The material below holds pictures; leave them out and reproduce exactly the lines from the one with "plants achieve significant" through the one with "capabilities across Australia and New", inclusive.

▶ Provided data:
- - - - - - -

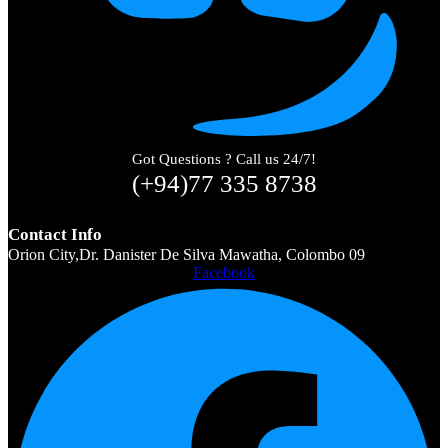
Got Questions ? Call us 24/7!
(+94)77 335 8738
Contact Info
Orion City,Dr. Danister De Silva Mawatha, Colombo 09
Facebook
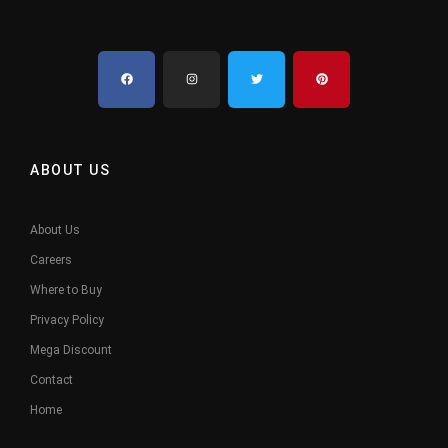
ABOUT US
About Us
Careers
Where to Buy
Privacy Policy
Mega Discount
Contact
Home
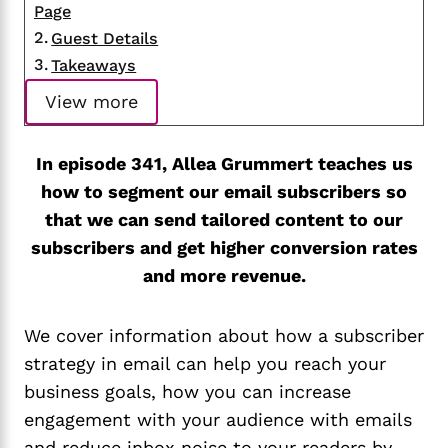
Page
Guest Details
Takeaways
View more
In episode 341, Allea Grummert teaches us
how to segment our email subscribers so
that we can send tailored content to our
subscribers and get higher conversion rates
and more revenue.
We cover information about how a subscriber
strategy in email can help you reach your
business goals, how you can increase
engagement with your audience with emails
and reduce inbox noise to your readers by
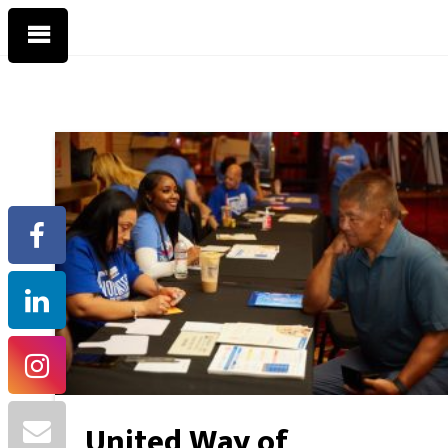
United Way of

- - - - - - -

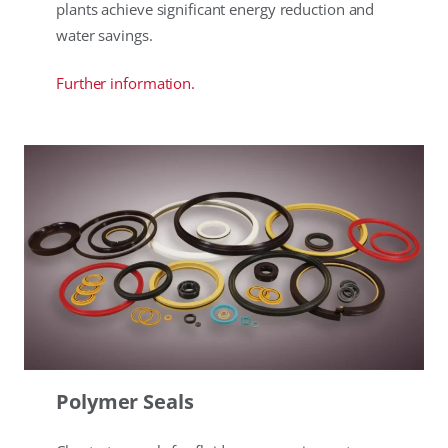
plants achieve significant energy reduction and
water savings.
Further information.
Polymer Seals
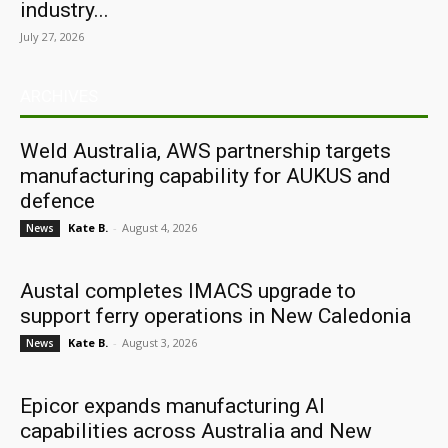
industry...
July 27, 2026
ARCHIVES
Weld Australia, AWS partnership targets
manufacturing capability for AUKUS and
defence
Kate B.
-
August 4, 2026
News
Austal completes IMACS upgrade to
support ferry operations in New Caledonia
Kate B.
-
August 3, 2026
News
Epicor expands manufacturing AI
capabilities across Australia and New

- - - - - - -

▶ Written reply:
plants achieve significant energy reduction and
water savings.
Further information.
Polymer Seals
industry...
July 27, 2026
ARCHIVES
Weld Australia, AWS partnership targets
manufacturing capability for AUKUS and
defence
Kate B.
-
August 4, 2026
News
Austal completes IMACS upgrade to
support ferry operations in New Caledonia
Kate B.
-
August 3, 2026
News
Epicor expands manufacturing AI
capabilities across Australia and New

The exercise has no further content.